YOUR TASK
Please retype the data below exactly, stopping after the line with "dignity drugs can be refused" and skipping every picture.

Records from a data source
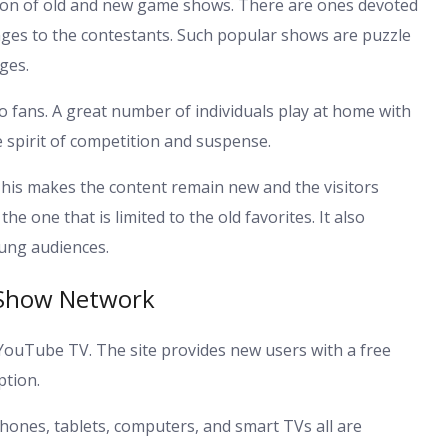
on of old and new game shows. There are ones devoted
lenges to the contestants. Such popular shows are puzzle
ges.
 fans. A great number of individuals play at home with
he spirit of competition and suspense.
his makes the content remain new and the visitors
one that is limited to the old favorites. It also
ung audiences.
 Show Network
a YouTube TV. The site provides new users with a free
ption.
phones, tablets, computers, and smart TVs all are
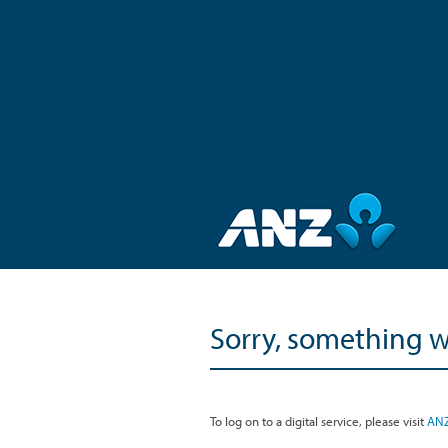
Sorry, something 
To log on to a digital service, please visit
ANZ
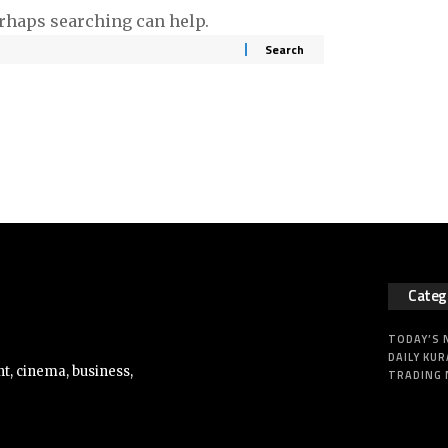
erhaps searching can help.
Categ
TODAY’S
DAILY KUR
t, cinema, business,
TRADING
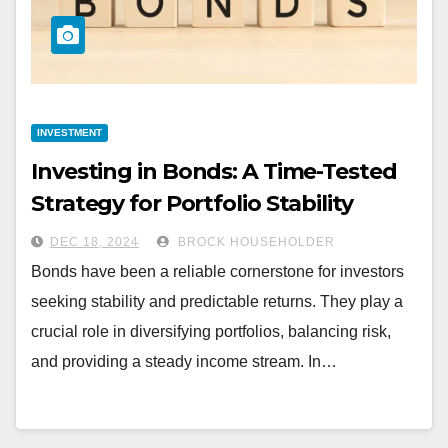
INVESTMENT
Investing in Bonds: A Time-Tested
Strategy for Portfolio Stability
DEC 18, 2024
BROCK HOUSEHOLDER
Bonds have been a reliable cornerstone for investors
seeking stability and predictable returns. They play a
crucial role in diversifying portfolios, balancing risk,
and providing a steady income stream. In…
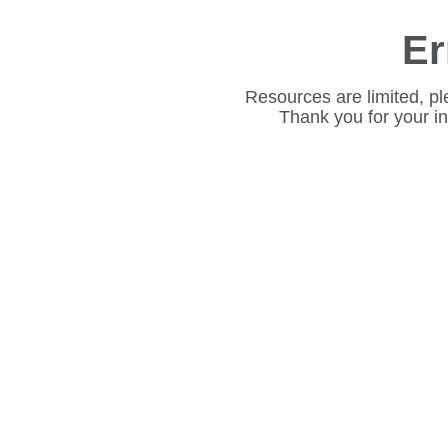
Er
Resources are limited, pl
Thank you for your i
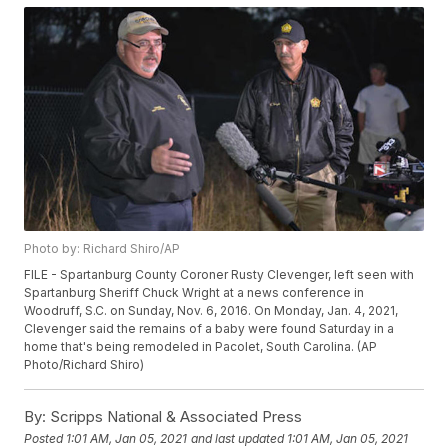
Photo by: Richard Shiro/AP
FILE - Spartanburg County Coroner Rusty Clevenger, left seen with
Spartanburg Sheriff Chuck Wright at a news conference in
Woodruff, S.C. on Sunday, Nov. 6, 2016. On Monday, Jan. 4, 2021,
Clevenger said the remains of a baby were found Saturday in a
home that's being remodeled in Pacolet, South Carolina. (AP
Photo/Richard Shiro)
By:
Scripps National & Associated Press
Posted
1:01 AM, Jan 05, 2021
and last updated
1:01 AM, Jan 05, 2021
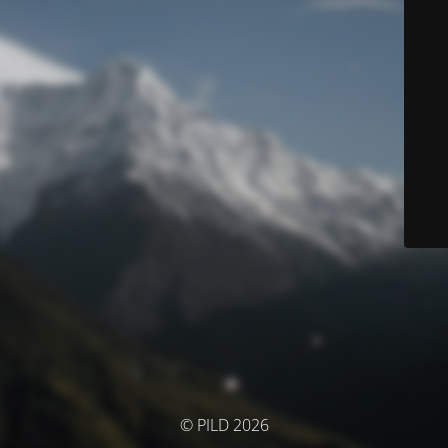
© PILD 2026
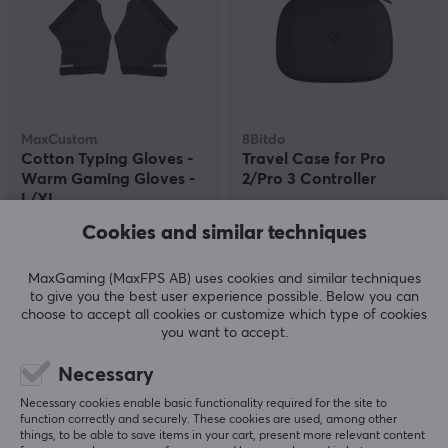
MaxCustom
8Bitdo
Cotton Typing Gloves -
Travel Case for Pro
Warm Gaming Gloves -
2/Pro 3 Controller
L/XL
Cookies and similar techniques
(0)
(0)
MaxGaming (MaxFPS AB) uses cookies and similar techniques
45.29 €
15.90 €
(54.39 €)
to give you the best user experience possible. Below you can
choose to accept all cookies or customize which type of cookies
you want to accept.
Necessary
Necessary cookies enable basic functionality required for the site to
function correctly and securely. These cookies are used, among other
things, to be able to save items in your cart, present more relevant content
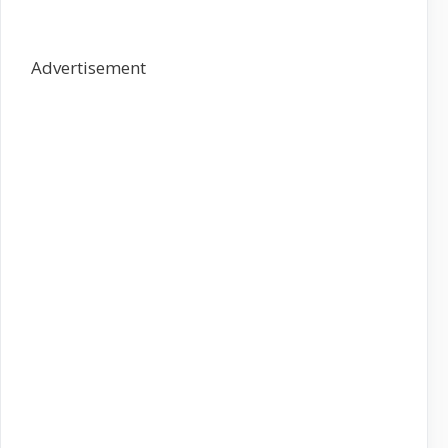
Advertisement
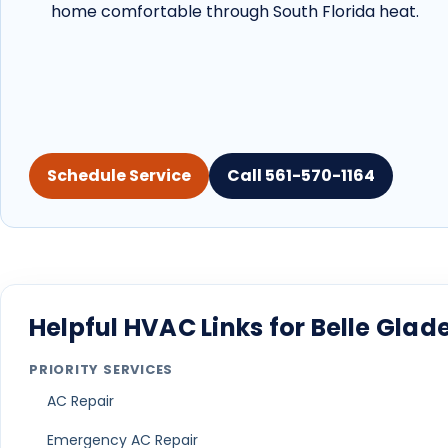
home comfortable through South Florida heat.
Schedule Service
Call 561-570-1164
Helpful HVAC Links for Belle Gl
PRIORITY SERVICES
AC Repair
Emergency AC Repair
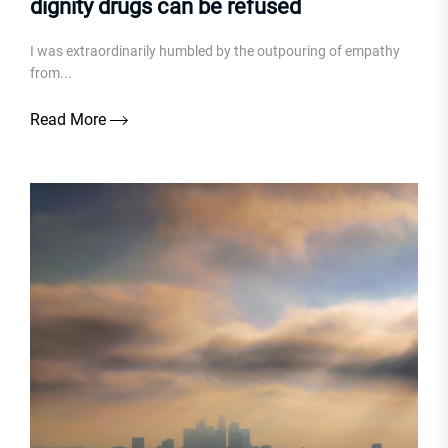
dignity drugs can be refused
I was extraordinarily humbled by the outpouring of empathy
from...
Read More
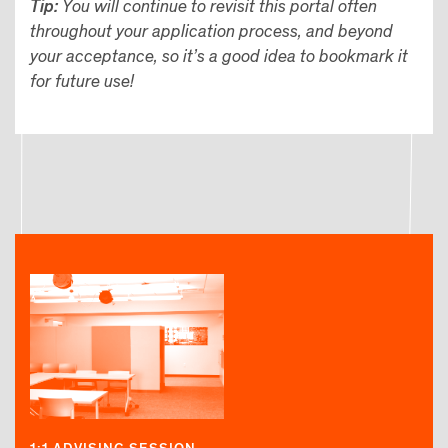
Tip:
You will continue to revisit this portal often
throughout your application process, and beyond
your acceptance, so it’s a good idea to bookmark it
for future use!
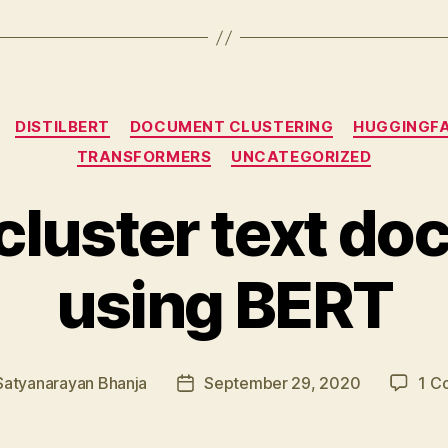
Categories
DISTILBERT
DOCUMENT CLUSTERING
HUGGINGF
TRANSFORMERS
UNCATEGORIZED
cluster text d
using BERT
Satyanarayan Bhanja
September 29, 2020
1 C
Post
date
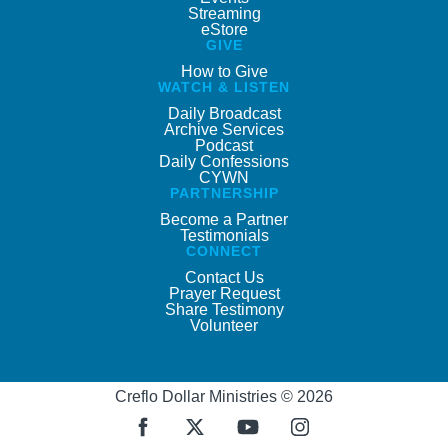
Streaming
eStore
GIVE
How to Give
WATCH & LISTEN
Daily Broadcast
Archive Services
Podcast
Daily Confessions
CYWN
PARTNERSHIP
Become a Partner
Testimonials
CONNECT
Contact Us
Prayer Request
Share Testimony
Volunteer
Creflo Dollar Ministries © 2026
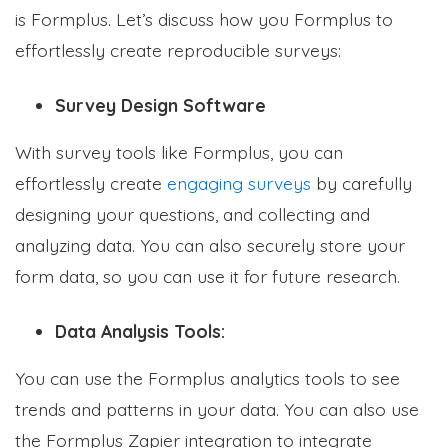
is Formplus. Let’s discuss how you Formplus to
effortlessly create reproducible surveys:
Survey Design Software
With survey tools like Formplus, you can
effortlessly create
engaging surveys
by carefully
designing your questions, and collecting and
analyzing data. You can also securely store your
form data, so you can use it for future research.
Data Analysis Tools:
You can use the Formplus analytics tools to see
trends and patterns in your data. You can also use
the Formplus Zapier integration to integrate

YOUR RESPONSE
on of old and new game shows. There are ones devoted
lenges to the contestants. Such popular shows are puzzle
ges.
 fans. A great number of individuals play at home with
he spirit of competition and suspense.
his makes the content remain new and the visitors
one that is limited to the old favorites. It also
ung audiences.
 Show Network
a YouTube TV. The site provides new users with a free
ption.
phones, tablets, computers, and smart TVs all are
Sorry, something 
To log on to a digital service, please visit
ANZ
erhaps searching can help.
Categ
TODAY’S
DAILY KUR
t, cinema, business,
TRADING
INVESTMENT
Investing in Bonds: A Time-Tested
Strategy for Portfolio Stability
DEC 18, 2024
BROCK HOUSEHOLDER
Bonds have been a reliable cornerstone for investors
seeking stability and predictable returns. They play a
crucial role in diversifying portfolios, balancing risk,
and providing a steady income stream. In…
Er
Resources are limited, pl
Thank you for your i
Photo by: Richard Shiro/AP
FILE - Spartanburg County Coroner Rusty Clevenger, left seen with
Spartanburg Sheriff Chuck Wright at a news conference in
Woodruff, S.C. on Sunday, Nov. 6, 2016. On Monday, Jan. 4, 2021,
Clevenger said the remains of a baby were found Saturday in a
home that's being remodeled in Pacolet, South Carolina. (AP
Photo/Richard Shiro)
By:
Scripps National & Associated Press
Posted
1:01 AM, Jan 05, 2021
and last updated
1:01 AM, Jan 05, 2021
© PILD 2026
MaxCustom
8Bitdo
Cotton Typing Gloves -
Travel Case for Pro
Warm Gaming Gloves -
2/Pro 3 Controller
L/XL
Cookies and similar techniques
(0)
(0)
MaxGaming (MaxFPS AB) uses cookies and similar techniques
45.29 €
15.90 €
(54.39 €)
to give you the best user experience possible. Below you can
choose to accept all cookies or customize which type of cookies
you want to accept.
Necessary
Necessary cookies enable basic functionality required for the site to
function correctly and securely. These cookies are used, among other
things, to be able to save items in your cart, present more relevant content
Advertisement
home comfortable through South Florida heat.
Schedule Service
Call 561-570-1164
Helpful HVAC Links for Belle Gl
PRIORITY SERVICES
AC Repair
Emergency AC Repair
dignity drugs can be refused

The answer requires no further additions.